_TO DO_
List all lines in the material below that contain "will".
** Opening SUPPLIED DATA block **
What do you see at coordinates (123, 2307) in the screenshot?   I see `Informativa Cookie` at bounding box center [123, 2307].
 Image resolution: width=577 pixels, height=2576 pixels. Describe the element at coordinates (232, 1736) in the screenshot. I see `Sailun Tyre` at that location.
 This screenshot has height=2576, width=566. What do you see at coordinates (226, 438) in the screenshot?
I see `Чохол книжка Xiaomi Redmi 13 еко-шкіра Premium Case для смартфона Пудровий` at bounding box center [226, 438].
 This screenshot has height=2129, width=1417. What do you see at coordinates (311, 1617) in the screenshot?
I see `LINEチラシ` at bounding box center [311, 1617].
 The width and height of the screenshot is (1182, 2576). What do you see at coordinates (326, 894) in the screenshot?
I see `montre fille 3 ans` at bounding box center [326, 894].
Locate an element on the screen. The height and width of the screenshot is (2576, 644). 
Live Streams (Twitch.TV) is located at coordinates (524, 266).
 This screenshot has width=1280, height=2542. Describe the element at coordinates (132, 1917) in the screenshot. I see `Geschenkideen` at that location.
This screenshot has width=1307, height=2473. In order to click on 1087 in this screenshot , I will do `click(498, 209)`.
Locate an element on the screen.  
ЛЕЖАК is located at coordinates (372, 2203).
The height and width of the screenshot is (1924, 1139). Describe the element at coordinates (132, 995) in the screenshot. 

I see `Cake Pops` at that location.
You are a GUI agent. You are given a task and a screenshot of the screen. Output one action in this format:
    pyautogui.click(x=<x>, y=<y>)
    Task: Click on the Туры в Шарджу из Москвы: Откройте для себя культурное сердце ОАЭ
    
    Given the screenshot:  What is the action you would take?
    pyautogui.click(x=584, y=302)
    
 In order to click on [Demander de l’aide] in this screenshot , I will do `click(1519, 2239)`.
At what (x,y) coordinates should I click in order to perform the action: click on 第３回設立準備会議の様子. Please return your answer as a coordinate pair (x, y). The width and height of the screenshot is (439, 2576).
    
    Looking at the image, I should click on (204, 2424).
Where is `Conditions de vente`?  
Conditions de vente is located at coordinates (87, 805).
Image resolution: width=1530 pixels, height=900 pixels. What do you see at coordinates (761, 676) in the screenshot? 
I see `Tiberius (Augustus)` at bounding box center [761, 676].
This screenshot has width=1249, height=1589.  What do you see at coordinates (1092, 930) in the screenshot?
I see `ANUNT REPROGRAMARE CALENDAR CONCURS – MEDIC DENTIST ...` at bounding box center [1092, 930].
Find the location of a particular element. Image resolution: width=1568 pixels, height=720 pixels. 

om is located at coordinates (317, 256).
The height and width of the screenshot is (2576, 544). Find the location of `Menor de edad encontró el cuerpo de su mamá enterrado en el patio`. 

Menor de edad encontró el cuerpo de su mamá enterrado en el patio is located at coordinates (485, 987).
** Closing SUPPLIED DATA block **
_TASK ANSWER_
This screenshot has width=1307, height=2473. In order to click on 1087 in this screenshot , I will do `click(498, 209)`.
 In order to click on [Demander de l’aide] in this screenshot , I will do `click(1519, 2239)`.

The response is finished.